Good luck. I'd be furious with fantasy football while unemployed. Your h has his priorities mixed up. People normally don't change who they are unless they see they are the problem.


----------



## LovingHearts (Sep 3, 2012)

Deejo said:


> I think you have an overly optimistic view of divorce.
> 
> He will have zero obligation to assist, or help make your lifestyle work by coming over in the morning to watch the kids.
> 
> ...


Yes, I guess I am overly optimistic. I was not hoping that he would "assist" me; more so hoping that he would like to see his kids as much as possible. I can likely change my work schedule to five 8's if needed, and it may be what I need to do. I can also hire someone to watch them in the morning if I don't want to take them to childcare early.

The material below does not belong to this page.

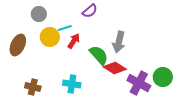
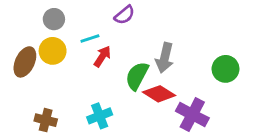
yellow circle: (50, 37) -> (53, 51), moved
green semicircle: (99, 55) -> (137, 76), turned -110
green circle: (163, 77) -> (226, 69), moved
cyan cross: (72, 84) -> (100, 116), turned -30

I was more talking about him watching the kids if he already has a job that starts later in the morning.

In any event, I see it wasn't a great idea. I don't think I thought it through.

With these kids being younger, I was hoping that they would stay with me more during the week because of scheduling. But I do want him to be a big part of their lives. 50/50? I'm not sure if that's exactly how it would work out. But I want what's best for them, which would be to see their dad as much as possible. Again, likely too optimistic. But that's how I see life.


----------



## Deejo (May 20, 2008)

Here is what I can tell you unequivocally about divorce, and I have a good one in the scheme of things; nobody gets everything they want.

If your partner wasnt a very good husband and father prior to divorce, its long odds that he'll step up after the fact.


----------



## LovingHearts (Sep 3, 2012)

Deejo said:


> Here is what I can tell you unequivocally about divorce, and I have a good one in the scheme of things; nobody gets everything they want.
> 
> If your partner wasnt a very good husband and father prior to divorce, its long odds that he'll step up after the fact.


Thanks so much for your input.

We have recently discussed divorce and he feels hurt by the fact that I want one. But I cannot understand why. The other day when I came home from work I asked if he could take the kids outside while I made dinner. It was only half an hour or so and I wanted them to get some fresh air. He said, "Why can't you ever take them outside?" I said, "Why can't you make dinner?" To that, he rolled his eyes and said, "I do everything around here."

I'm not sure how he sees that he does "everything." What he does is stay home, take our daughter to kindergarten, watch our son during the day, play tons of fantasy sports online, sometimes empty and load the dishwasher, and clean up after meals. I make all dinners unless we go out (rare), pack my daughter's lunch, go through my daughter's school folder and help with homework, laundry, groceries, buy the kids' clothing and other items, and clean as often as I can. Sometimes his mom helps with cleaning on weekends if I haven't gotten to all of it.

It's sad to me that he cannot see the extent of how ridiculous his behavior is. Quite frankly, I have given up on our relationship. But I do want what is best for the kids -- and two parents not getting along is not what's best. I guess I am optimistic and see things from a place of personal growth, even if it's a really tough situation. I need to remember that he's likely to see this in a much more negative light because he tends to be more negative and think others are "out to get him."

In any event, thank you for your thoughts, much appreciated.


----------